Everything is in confusion, Sherlock and Mycroft issuing conflicting orders and snapping at each other. John drops to his knees and crawls over to Mary. Her eyes are open, unseeing, and he deliberately doesn’t look at the mess pooling from the back and side of her skull. He touches her face and feels the tears prickling hotly at the back of his eyes. Touches her rounded belly and isn’t aware that he’s saying her name. _You could have lived. We could have shared our daughter. Raised her in turns. No one had to die._ But it’s too late. 

He’s in a daze. Dimly aware that Sherlock is beside him in the ambulance, holding his hand but wisely, for once in his life, saying nothing whatsoever.

***

The next six hours are a dim blur, the edges of reality so sharply painful that John can’t help but shrink away. Sherlock is the one constant, never leaving him, even for a minute. There is no whirling away to talk to people, demand questions of the doctors, hurry anything along. Some part of him is always touching John – a hand, an arm, the warmth of his side. There is a lot of sitting and waiting in a terrible, terrible silence that Sherlock doesn’t break. A doctor appears at one point and says, “They’re operating now.” Sherlock says something in acknowledgement, but John can’t. His tongue has turned to stone, his body numb. Sherlock’s hand on his knee is the only thing anchoring him to the earth at all. He can hear from the tone of voice that the prognosis isn’t good. Not even particularly hopeful. 

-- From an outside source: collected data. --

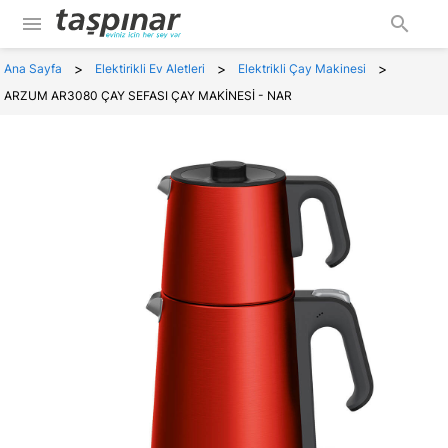
menu
search
>
>
>
Ana Sayfa
Elektirikli Ev Aletleri
Elektrikli Çay Makinesi
ARZUM AR3080 ÇAY SEFASI ÇAY MAKİNESİ - NAR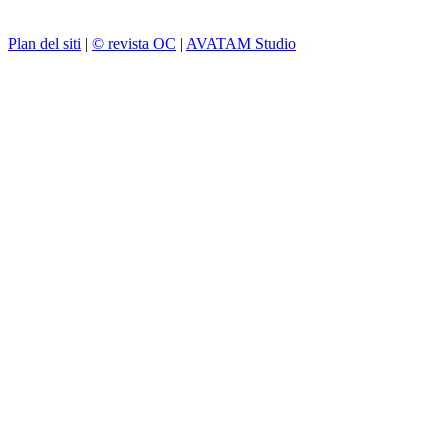
Plan del siti
|
© revista OC
|
AVATAM Studio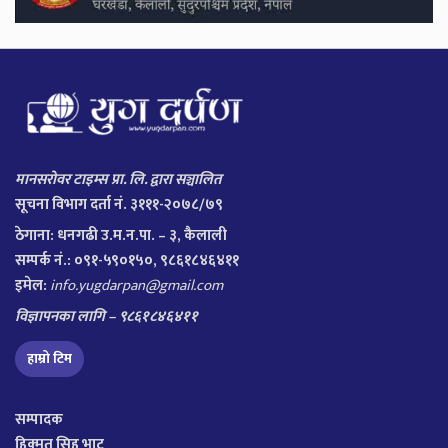
मानसरोवर टाइम्स प्रा. लि. द्वारा सञ्चालित
सूचना विभाग दर्ता नं. ३१११-२०७८/७९
ठेगाना:
धनगढी उ.म.न.पा. – ३, कैलाली
सम्पर्क नं.: ०९१-५९०१५०, ९८६१८४६४११
इमेल:
info.yugdarpan@gmail.com
विज्ञापनका लागि – ९८६१८४६४११
हाम्रो टिम
सम्पादक
हिक्मत सिह भाट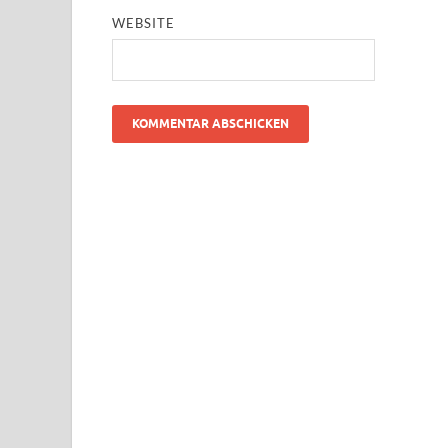
WEBSITE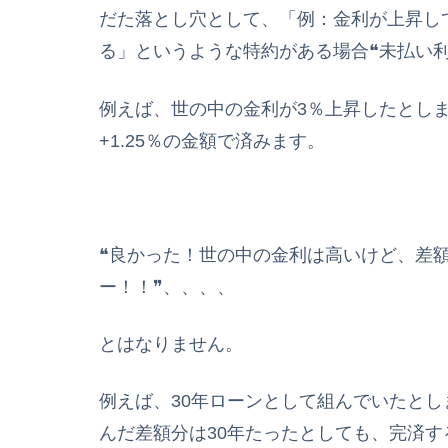
だた落とし穴として、「例：金利が上昇して
る」というような特約がある場合❝未払い
例えば、世の中の金利が3％上昇したとし
+1.25％の金額で済みます。
❝良かった！世の中の金利は高いけど、差
ー！！❞、、、、
とはなりません。
例えば、30年ローンとして組んでいたと
んだ差額分は30年たったとしても、完済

He’s right, but that doesn’t lessen the shock when the same doctor returns later, wringing his hands and trying to find the least heartbreaking words to tell them that the child was stillborn. He hears the words wash over him like ice, vaguely aware that Sherlock’s arms are around him. He hears them saying things about making arrangements but he can’t speak. “I’m taking him home,” Sherlock says decisively, and that’s good. That’s all he wants. To go home. 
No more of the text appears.